There's been some jokes around my house recently that the same model could be applied to personal relationships. I'm not quite sure which bit I'm sitting in at the moment - in fact I'd argue that its a fairly fluid model (much like the grief process, it can be two steps forward and one back some times!), but when I found myself using the ''royal we'' a few days ago it did highlight to me that maybe there's less forming and storming going on and maybe a gentle incline (sounds better than decline!) into norming and performing.

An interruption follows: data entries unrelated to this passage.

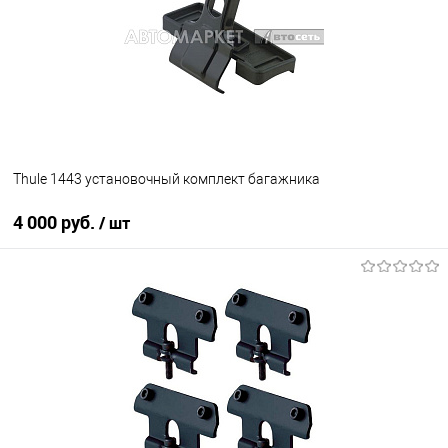
Thule 1443 установочный комплект багажника
4 000 руб.
/ шт
В корзину
В список
В наличии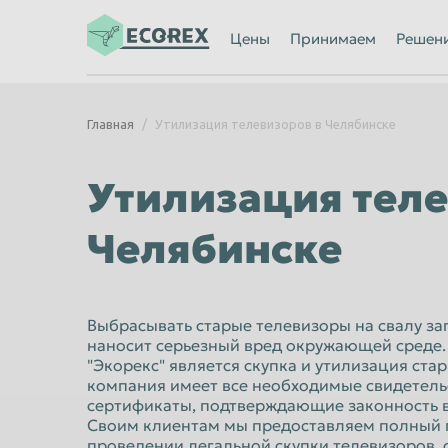
Ижевск
Иркутск
Цены
Принимаем
Решен
Казань
Калининград
Каменск-Уральский
Кемерово
Главная
Утилизация телевизоров в Челябинске
Киров
Комсомольск
Кострома
Красногорск
Утилизация теле
Красноярск
Курган
Челябинске
Липецк
Люберцы
Махачкала
Миасс
Мурманск
Мытищи
Выбрасывать старые телевизоры на свалу за
наносит серьезный вред окружающей среде.
Нальчик
Нижневартов
"Экорекс" является скупка и утилизация ста
Нижний Новгород
компания имеет все необходимые свидетель
Нижний Тагил
сертификаты, подтверждающие законность в
Новороссийск
Новосибирск
Своим клиентам мы предоставляем полный 
проведении легальной скупки телевизоров,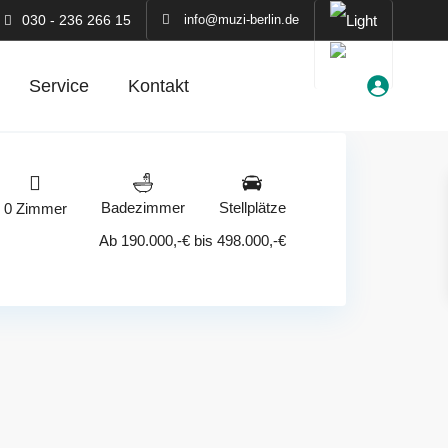
030 - 236 266 15
info@muzi-berlin.de
Service
Kontakt
Badezimmer
Stellplätze
0 Zimmer
Ab 190.000,-€ bis 498.000,-€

I've read loads of stuff about the process of re partnering. I'm the first to admit that the are a lot of potential challenges, and its as much about the rest of each persons team as it is about themselves - kids, extended family, friends, work, interests - there's a heck of a lot to negotiate and learn about. For me, so far so good - or should I say, for us, and whilst the forming and storming is a lot of fun, I'm also looking forward to settling into the new way of normal that I have talked about here before.
Interestingly on the link above there's two extra stages - Dorming and Adjourning. My guess is that this is probably more relevant to a time bound project, but it certainly highlights the need to remain focused on the well being of the ''team'' in order to avoid complacency (surely one of the death knolls for any relationship) and also to remain vigilant to the potential challenges and pitfalls that can trip up even the most committed of partners.
If you're in a new relationship, or even one that's not so new, where do you think you might fit on this continuum?